In summary, staple foods with more fat added during processing, such as bread, biscuits, instant noodles, shortbread, etc., as well as fritters and twists cooked by frying or frying , Toss cakes, scallion pancakes, pancakes, fried buns, hemp balls, etc. generally contain a lot of fat, the fat content is 10 to tens of times that of ordinary buns and rice, and some also contain more harmful trans fatty acids and more salt. Eating these delicious "fancy" staple foods often can cause excess calories and fat, which is not conducive to the prevention of cardiovascular and cerebrovascular diseases. This is contrary to the original intention of eating staple food (avoiding calories and excess fat), and is very disadvantageous in preventing obesity and the aforementioned various chronic diseases. Therefore, it is better to choose staple foods without oil and salt as the staple food on the table, and more cooking methods such as fermentation, steaming, and boiling should be used.

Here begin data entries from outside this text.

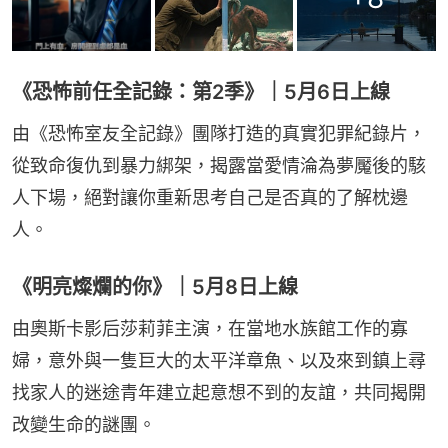
《恐怖前任全記錄：第2季》｜5月6日上線
由《恐怖室友全記錄》團隊打造的真實犯罪紀錄片，
從致命復仇到暴力綁架，揭露當愛情淪為夢魘後的駭
人下場，絕對讓你重新思考自己是否真的了解枕邊
人。
《明亮燦爛的你》｜5月8日上線
由奧斯卡影后莎莉菲主演，在當地水族館工作的寡
婦，意外與一隻巨大的太平洋章魚、以及來到鎮上尋
找家人的迷途青年建立起意想不到的友誼，共同揭開
改變生命的謎團。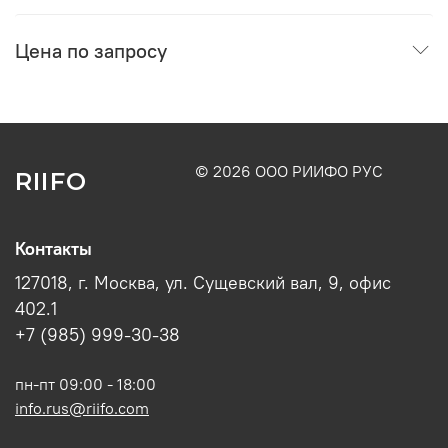
Цена по запросу
© 2026 ООО РИИФО РУС
RIIFO
Контакты
127018, г. Москва, ул. Сущевский вал, 9, офис
402.1
+7 (985) 999-30-38
пн-пт 09:00 - 18:00
info.rus@riifo.com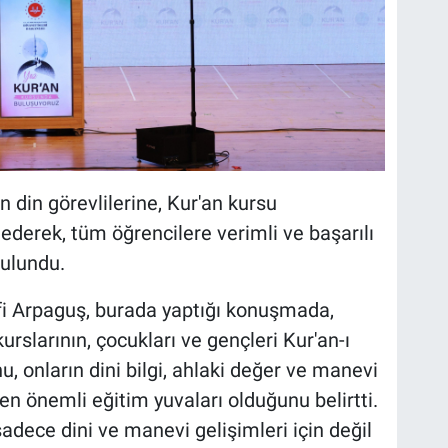
n din görevlilerine, Kur'an kursu
 ederek, tüm öğrencilere verimli ve başarılı
ulundu.
afi Arpaguş, burada yaptığı konuşmada,
slarının, çocukları ve gençleri Kur'an-ı
, onların dini bilgi, ahlaki değer ve manevi
en önemli eğitim yuvaları olduğunu belirtti.
sadece dini ve manevi gelişimleri için değil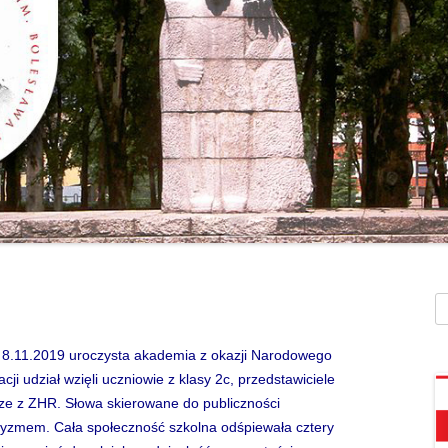
SZAFEK SZKOLNY
ZARZĄDZENIA
” UMIEM PŁYWAĆ”
SU
ZDALNE NAUCZANIE
„BEZPIECZNA DROGA 
STOŁÓWKA SZKO
SZKOŁY Z MRÓWKĄ” O
SEKRETARIAT – KONTAKT
AKADEMIA BEZPIECZN
ŚWIETLICA
PUCHATKA”
DZWONKI
EGZAMIN ÓSMOKL
„BEZPIECZNI W SIECI”
KALENDARZ ROKU
SZKOLNEGO 2025/2026
ORLIK 2019
„CO SĄDZĄ DZIECI O N
SZKOLE…” ZAPRASZAM
RODO
KLAUZULA INFORMACYJNA –
DORADZTWO ZA
DZIEŃ OTWARTY!
FACEBOOK
Sz
INFORMATYKA, ZAJ
„CZYTAM NA 7”
POLITYKA PRYWATNOŚCI
KOMPUTEROWE
u 8.11.2019 uroczysta akademia z okazji Narodowego
„DZIECI -DZIECIOM”
cji udział wzięli uczniowie z klasy 2c, przedstawiciele
rze z ZHR. Słowa skierowane do publiczności
„ESCAPEROOM W ŚWIE
otyzmem. Cała społeczność szkolna odśpiewała cztery
HARRYEGO POTTERA”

   Of course, processed staple foods such as bread, biscuits, and instant noodles are not useless. They are generally delicious, or have a unique flavor and are very convenient. Moreover, not all bread, biscuits or instant noodles contain a lot of fat. Therefore, we do not advocate listing these staple foods as taboos. We suggest that under the premise of eating in moderation, choose relatively low-fat varieties, and try to avoid those that only talk about taste and do not take into account health. The following are general suggestions for choosing such foods for readers'' reference.

  1. Bread

   bread has a wide variety. According to usage, it can be divided into two categories: "staple bread" and "snack bread"; according to texture, it can be divided into four categories: "soft bread", "crispy bread", "loose bread" and "hard bread"; According to raw materials, it can be divided into three types: white bread, whole wheat bread and multigrain bread.

  The crispy surface of the crispy skin contains less oil, sugar, salt, etc. After baking, the skin is crisp and hard, and it is delicious to eat while hot. French staple bread and Russian "Deliba" belong to this category, and their nutritional value is similar to that of steamed bread.

   Both hard bread and soft bread are added with fat, sugar, eggs and other raw materials. The difference is that the amount of added water is different. Hard bread has less water and soft bread has more water. "Toast bread", "butter bread" and most of the dim sum breads are soft breads. Soft sweet noodles contain about 15% sugar, about 10% fat, and more toast bread. It is a typical high-fat and high-calorie staple food, but because of the addition of eggs and milk powder, the nutritional value has also increased, suitable for non-fat Human consumption.

   loose bread, also known as "Danish bread", is the bread with the most fat and the highest calories. It is characterized by the addition of 20% to 30% butter or "shortening", which can form a special layered structure, and is often made into croissants, crispy bean paste bread, raisin bread, and chocolate crisp buns. The loose bread is crisp and soft, very delicious, but it has a high fat content, especially containing more saturated fatty acids or trans fatty acids, so eat as little as possible, preferably no more than 1 per week.

   Normal bread is made of refined white flour, with low dietary fiber content, so the texture is soft and delicate. The whole wheat bread is made of whole wheat flour without removing bran and wheat germ. It contains more dietary fiber, so the texture is relatively rough, but the aroma is slightly brown, and many small grains of wheat bran can be seen with the naked eye. The nutritional value of whole wheat bread is much higher than that of white bread, and it belongs to the category of coarse grains, so it is recommended. It should be noted that brown bread is not necessarily whole wheat bread. In order to make the product look and taste better, some companies will use refined white flour to make bread, and then add a small amount of caramel pigment to dye it to brown, making it look a little "dark", and then embellish a little bran to pretend to be full. Wheat bread, but its essence is still white bread. When buying, you must see enough pieces of wheat bran and have a rough taste to be considered whole wheat bread.